▸ WHAT YOU NEED TO DO: Leave every picture out, and retype all the remaining records exactly.

==== DATA ====

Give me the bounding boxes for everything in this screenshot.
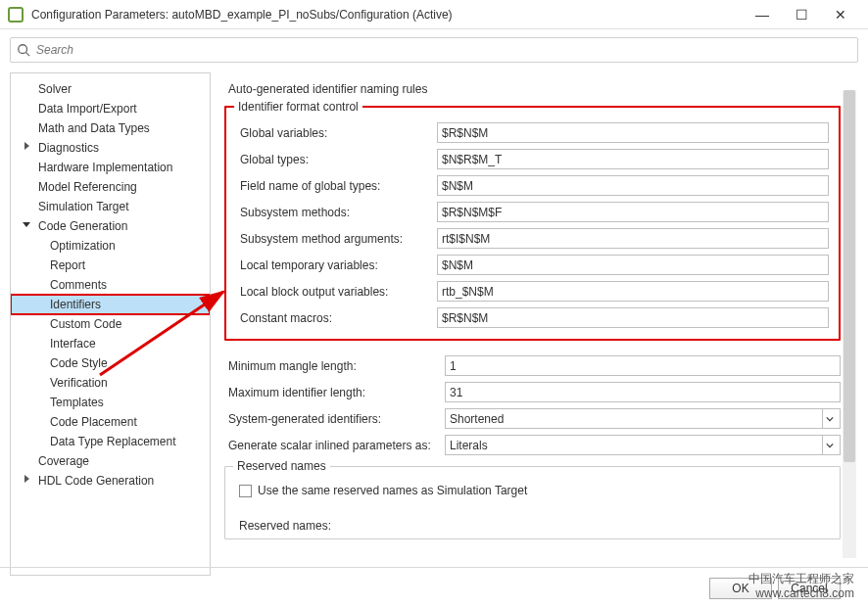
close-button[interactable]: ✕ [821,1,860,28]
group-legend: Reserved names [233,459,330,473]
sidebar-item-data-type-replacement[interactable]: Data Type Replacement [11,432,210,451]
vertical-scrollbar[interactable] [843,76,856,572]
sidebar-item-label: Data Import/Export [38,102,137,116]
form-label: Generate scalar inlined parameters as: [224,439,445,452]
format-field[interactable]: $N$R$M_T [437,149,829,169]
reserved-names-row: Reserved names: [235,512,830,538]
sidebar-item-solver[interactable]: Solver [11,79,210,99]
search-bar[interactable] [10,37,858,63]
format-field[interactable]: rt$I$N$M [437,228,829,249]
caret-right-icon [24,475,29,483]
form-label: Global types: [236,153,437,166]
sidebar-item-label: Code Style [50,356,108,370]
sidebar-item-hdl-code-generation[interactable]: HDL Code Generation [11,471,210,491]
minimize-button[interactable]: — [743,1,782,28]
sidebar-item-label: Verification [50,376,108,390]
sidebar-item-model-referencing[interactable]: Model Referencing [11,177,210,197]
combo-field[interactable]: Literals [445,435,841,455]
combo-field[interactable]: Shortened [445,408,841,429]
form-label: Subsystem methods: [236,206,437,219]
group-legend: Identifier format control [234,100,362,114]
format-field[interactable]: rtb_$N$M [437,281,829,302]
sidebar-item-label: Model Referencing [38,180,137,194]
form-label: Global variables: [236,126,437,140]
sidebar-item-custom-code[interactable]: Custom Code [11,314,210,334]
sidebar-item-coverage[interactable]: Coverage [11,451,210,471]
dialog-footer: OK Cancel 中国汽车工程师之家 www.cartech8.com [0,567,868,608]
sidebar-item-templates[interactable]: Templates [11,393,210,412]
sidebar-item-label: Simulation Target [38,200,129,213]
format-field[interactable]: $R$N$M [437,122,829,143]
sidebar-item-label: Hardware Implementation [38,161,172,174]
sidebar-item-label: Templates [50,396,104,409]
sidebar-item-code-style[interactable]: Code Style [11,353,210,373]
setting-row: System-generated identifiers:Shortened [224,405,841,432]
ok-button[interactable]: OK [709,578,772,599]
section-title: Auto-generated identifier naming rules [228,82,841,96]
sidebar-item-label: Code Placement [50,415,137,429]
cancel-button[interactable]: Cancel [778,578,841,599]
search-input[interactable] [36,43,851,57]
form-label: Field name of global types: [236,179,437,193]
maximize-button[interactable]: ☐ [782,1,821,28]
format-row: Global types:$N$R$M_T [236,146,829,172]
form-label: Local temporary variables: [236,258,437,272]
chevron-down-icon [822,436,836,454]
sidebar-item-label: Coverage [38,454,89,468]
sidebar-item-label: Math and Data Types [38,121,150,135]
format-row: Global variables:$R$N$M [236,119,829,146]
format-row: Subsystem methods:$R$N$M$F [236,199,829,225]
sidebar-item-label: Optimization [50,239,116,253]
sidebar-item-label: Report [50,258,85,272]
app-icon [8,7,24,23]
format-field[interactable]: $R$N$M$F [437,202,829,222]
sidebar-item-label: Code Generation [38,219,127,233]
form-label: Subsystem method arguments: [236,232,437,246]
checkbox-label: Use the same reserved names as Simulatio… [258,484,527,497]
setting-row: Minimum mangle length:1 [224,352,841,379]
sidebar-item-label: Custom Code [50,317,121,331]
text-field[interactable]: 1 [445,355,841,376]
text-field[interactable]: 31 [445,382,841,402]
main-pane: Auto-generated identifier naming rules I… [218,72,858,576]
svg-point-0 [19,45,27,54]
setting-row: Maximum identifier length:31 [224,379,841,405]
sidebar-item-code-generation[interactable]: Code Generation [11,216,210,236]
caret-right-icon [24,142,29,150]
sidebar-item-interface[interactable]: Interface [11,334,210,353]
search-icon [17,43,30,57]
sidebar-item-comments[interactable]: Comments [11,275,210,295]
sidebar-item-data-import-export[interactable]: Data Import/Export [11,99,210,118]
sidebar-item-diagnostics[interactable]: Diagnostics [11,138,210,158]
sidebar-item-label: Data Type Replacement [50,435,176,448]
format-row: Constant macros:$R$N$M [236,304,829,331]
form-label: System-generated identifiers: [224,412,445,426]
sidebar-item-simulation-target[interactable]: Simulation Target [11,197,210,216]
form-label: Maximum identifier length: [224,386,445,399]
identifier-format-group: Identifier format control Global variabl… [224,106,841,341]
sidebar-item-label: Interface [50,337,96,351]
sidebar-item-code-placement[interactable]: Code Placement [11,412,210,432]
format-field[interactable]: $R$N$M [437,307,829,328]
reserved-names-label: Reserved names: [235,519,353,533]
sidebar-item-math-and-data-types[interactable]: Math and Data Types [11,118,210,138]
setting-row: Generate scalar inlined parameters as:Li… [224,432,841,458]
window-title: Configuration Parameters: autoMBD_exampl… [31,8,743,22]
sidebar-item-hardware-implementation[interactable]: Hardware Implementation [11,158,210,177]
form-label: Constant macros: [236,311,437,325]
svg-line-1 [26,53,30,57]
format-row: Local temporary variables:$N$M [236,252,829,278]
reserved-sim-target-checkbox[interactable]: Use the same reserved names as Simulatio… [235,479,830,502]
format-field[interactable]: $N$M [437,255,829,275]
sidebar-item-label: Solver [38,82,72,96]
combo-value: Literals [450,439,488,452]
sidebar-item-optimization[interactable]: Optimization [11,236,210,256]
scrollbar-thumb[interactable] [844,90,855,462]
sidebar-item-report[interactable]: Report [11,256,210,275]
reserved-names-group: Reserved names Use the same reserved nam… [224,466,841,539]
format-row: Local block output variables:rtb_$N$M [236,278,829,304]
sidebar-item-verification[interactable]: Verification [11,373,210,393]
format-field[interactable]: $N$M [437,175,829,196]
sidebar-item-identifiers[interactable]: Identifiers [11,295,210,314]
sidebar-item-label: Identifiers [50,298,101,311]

====

▸ THE ANSWER:
Give me the bounding boxes for everything in this screenshot.
close-button[interactable]: ✕ [821,1,860,28]
group-legend: Reserved names [233,459,330,473]
sidebar-item-data-type-replacement[interactable]: Data Type Replacement [11,432,210,451]
vertical-scrollbar[interactable] [843,76,856,572]
sidebar-item-label: Data Import/Export [38,102,137,116]
form-label: Generate scalar inlined parameters as: [224,439,445,452]
format-field[interactable]: $N$R$M_T [437,149,829,169]
reserved-names-row: Reserved names: [235,512,830,538]
sidebar-item-solver[interactable]: Solver [11,79,210,99]
search-bar[interactable] [10,37,858,63]
format-field[interactable]: rt$I$N$M [437,228,829,249]
caret-right-icon [24,475,29,483]
form-label: Global types: [236,153,437,166]
sidebar-item-label: Code Style [50,356,108,370]
sidebar-item-hdl-code-generation[interactable]: HDL Code Generation [11,471,210,491]
minimize-button[interactable]: — [743,1,782,28]
sidebar-item-label: Verification [50,376,108,390]
sidebar-item-model-referencing[interactable]: Model Referencing [11,177,210,197]
combo-field[interactable]: Literals [445,435,841,455]
combo-field[interactable]: Shortened [445,408,841,429]
form-label: Subsystem methods: [236,206,437,219]
group-legend: Identifier format control [234,100,362,114]
format-field[interactable]: rtb_$N$M [437,281,829,302]
sidebar-item-label: Model Referencing [38,180,137,194]
form-label: Global variables: [236,126,437,140]
sidebar-item-custom-code[interactable]: Custom Code [11,314,210,334]
sidebar-item-coverage[interactable]: Coverage [11,451,210,471]
dialog-footer: OK Cancel 中国汽车工程师之家 www.cartech8.com [0,567,868,608]
sidebar-item-templates[interactable]: Templates [11,393,210,412]
sidebar-item-label: Simulation Target [38,200,129,213]
format-field[interactable]: $R$N$M [437,122,829,143]
sidebar-item-label: Hardware Implementation [38,161,172,174]
sidebar-item-label: Templates [50,396,104,409]
sidebar-item-code-style[interactable]: Code Style [11,353,210,373]
setting-row: System-generated identifiers:Shortened [224,405,841,432]
ok-button[interactable]: OK [709,578,772,599]
section-title: Auto-generated identifier naming rules [228,82,841,96]
sidebar-item-label: Code Placement [50,415,137,429]
cancel-button[interactable]: Cancel [778,578,841,599]
search-input[interactable] [36,43,851,57]
form-label: Field name of global types: [236,179,437,193]
maximize-button[interactable]: ☐ [782,1,821,28]
format-row: Global types:$N$R$M_T [236,146,829,172]
form-label: Local temporary variables: [236,258,437,272]
chevron-down-icon [822,436,836,454]
sidebar-item-label: Coverage [38,454,89,468]
sidebar-item-label: Math and Data Types [38,121,150,135]
format-row: Global variables:$R$N$M [236,119,829,146]
format-row: Subsystem methods:$R$N$M$F [236,199,829,225]
sidebar-item-label: Optimization [50,239,116,253]
sidebar-item-label: Report [50,258,85,272]
app-icon [8,7,24,23]
format-field[interactable]: $R$N$M$F [437,202,829,222]
sidebar-item-label: Code Generation [38,219,127,233]
form-label: Subsystem method arguments: [236,232,437,246]
checkbox-label: Use the same reserved names as Simulatio… [258,484,527,497]
setting-row: Minimum mangle length:1 [224,352,841,379]
sidebar-item-label: Custom Code [50,317,121,331]
text-field[interactable]: 1 [445,355,841,376]
text-field[interactable]: 31 [445,382,841,402]
main-pane: Auto-generated identifier naming rules I… [218,72,858,576]
svg-point-0 [19,45,27,54]
setting-row: Maximum identifier length:31 [224,379,841,405]
sidebar-item-code-generation[interactable]: Code Generation [11,216,210,236]
caret-right-icon [24,142,29,150]
sidebar-item-interface[interactable]: Interface [11,334,210,353]
search-icon [17,43,30,57]
sidebar-item-comments[interactable]: Comments [11,275,210,295]
sidebar-item-data-import-export[interactable]: Data Import/Export [11,99,210,118]
sidebar-item-diagnostics[interactable]: Diagnostics [11,138,210,158]
sidebar-item-label: Data Type Replacement [50,435,176,448]
format-row: Constant macros:$R$N$M [236,304,829,331]
form-label: System-generated identifiers: [224,412,445,426]
sidebar-item-simulation-target[interactable]: Simulation Target [11,197,210,216]
form-label: Maximum identifier length: [224,386,445,399]
identifier-format-group: Identifier format control Global variabl… [224,106,841,341]
sidebar-item-label: Interface [50,337,96,351]
sidebar-item-code-placement[interactable]: Code Placement [11,412,210,432]
format-field[interactable]: $R$N$M [437,307,829,328]
reserved-names-label: Reserved names: [235,519,353,533]
sidebar-item-math-and-data-types[interactable]: Math and Data Types [11,118,210,138]
setting-row: Generate scalar inlined parameters as:Li… [224,432,841,458]
window-title: Configuration Parameters: autoMBD_exampl… [31,8,743,22]
sidebar-item-hardware-implementation[interactable]: Hardware Implementation [11,158,210,177]
form-label: Constant macros: [236,311,437,325]
svg-line-1 [26,53,30,57]
format-row: Local temporary variables:$N$M [236,252,829,278]
reserved-sim-target-checkbox[interactable]: Use the same reserved names as Simulatio… [235,479,830,502]
format-field[interactable]: $N$M [437,255,829,275]
sidebar-item-label: Solver [38,82,72,96]
combo-value: Literals [450,439,488,452]
sidebar-item-optimization[interactable]: Optimization [11,236,210,256]
scrollbar-thumb[interactable] [844,90,855,462]
sidebar-item-report[interactable]: Report [11,256,210,275]
reserved-names-group: Reserved names Use the same reserved nam… [224,466,841,539]
format-row: Local block output variables:rtb_$N$M [236,278,829,304]
sidebar-item-verification[interactable]: Verification [11,373,210,393]
format-field[interactable]: $N$M [437,175,829,196]
sidebar-item-identifiers[interactable]: Identifiers [11,295,210,314]
sidebar-item-label: Identifiers [50,298,101,311]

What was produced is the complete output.